Auf den unteren Ebenen finden sich Magistratsgerichte, Bezirksgerichte, Lokal-, Scharia- und traditionelle Gerichte. Für Militärangehörige gibt es eigene Militärgerichte. In der Realität ist die Justiz, trotz persönlich hoher Unabhängigkeit einzelner Richterinnen und Richter, relativ kompetenten und unabhängigen höheren Gerichten und wiederholter Urteile gegen Entscheidungen der Administration, der Einflussnahme von Exekutive und Legislative sowie von einzelnen politischen Führungspersonen ausgesetzt. Die insgesamt zu geringe personelle und finanzielle Ausstattung behindert außerdem die Funktionsfähigkeit des Justizapparats. Das Justizministerium hat bezüglich der Ausbildung und der Länge der Dienstzeit der Richter auf Bundes- und Bundesstaatsebene strenge Richtlinien verfügt. Allerdings gibt es keine derartigen Vorschriften oder aber Überwachungsorgane für die Richter auf lokaler Ebene, was wiederum zu Korruption und Fehlverhalten führt.

Das Recht auf ein zügiges Verfahren wird zwar von der Verfassung garantiert, ist jedoch kaum gewährleistet.

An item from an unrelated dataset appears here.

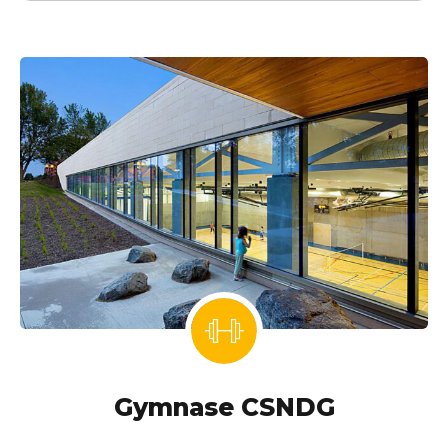
Gymnase CSNDG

Auch der gesetzlich garantierte Zugang zu einem Rechtsbeistand oder Familienangehörigen wird nicht immer ermöglicht. Eine willkürliche Strafverfolgung bzw. Strafzumessungspraxis durch Polizei und Justiz, die nach Rasse, Nationalität o.ä. diskriminiert, ist nicht erkennbar. Das bestehende System benachteiligt jedoch tendenziell Ungebildete und Arme, die sich weder von Beschuldigungen freikaufen noch eine Freilassung auf Kaution erwirken können. Zudem ist vielen eine angemessene Wahrung ihrer Rechte auf Grund von fehlenden Kenntnissen selbst elementarster Grund- und Verfahrensrechte nicht möglich. Auch der Zugang zu staatlicher Prozesskostenhilfe ist in Nigeria beschränkt: Das Institut der Pflichtverteidigung wurde erst vor kurzem in einigen Bundesstaaten eingeführt. Lediglich in den Landeshauptstädten existieren Nichtregierungsorganisationen, die sich zum Teil mit staatlicher Förderung der rechtlichen Beratung von Beschuldigten bzw. Angeklagten annehmen. Gerade in den ländlichen Gebieten gibt es jedoch zahlreiche Verfahren, bei denen Beschuldigte und Angeklagte ohne rechtlichen Beistand mangels Kenntnis ihrer Rechte schutzlos bleiben. Da Scharia-Gerichte auch Strafverfahren führen, können Huddud-Strafen (Prügel, Peitsche, Amputation, Steinigung) ausgesprochen werden. Urteile von Scharia-Gerichten können auch im formalen Rechtssystem angefochten werden (etwa beim Supreme Court). Zuletzt erregten Ermittlungen und Anklagen wegen so genannter Huddud-Straftatbestände weit weniger öffentliche Aufmerksamkeit als noch in den ersten Jahren nach der Wiedereinführung des islamischen Strafrechts, da man mittlerweile davon ausgehen kann, dass entsprechende Verurteilungen im Rechtsmittelverfahren aufgehoben und korrigiert werden. Die Behörden haben von Scharia-Gerichten beschlossene Strafen oft nicht ausgeführt, da Berufungsverfahren lange dauern. In einigen Fällen bezahlten Verurteilte Strafen oder begaben sich in Haft, anstatt der Prügelstrafe zugeführt zu werden. Im Jahr 2012 gab es keine Berichte über Urteile nach Strafverfahren vor Scharia-Gerichten.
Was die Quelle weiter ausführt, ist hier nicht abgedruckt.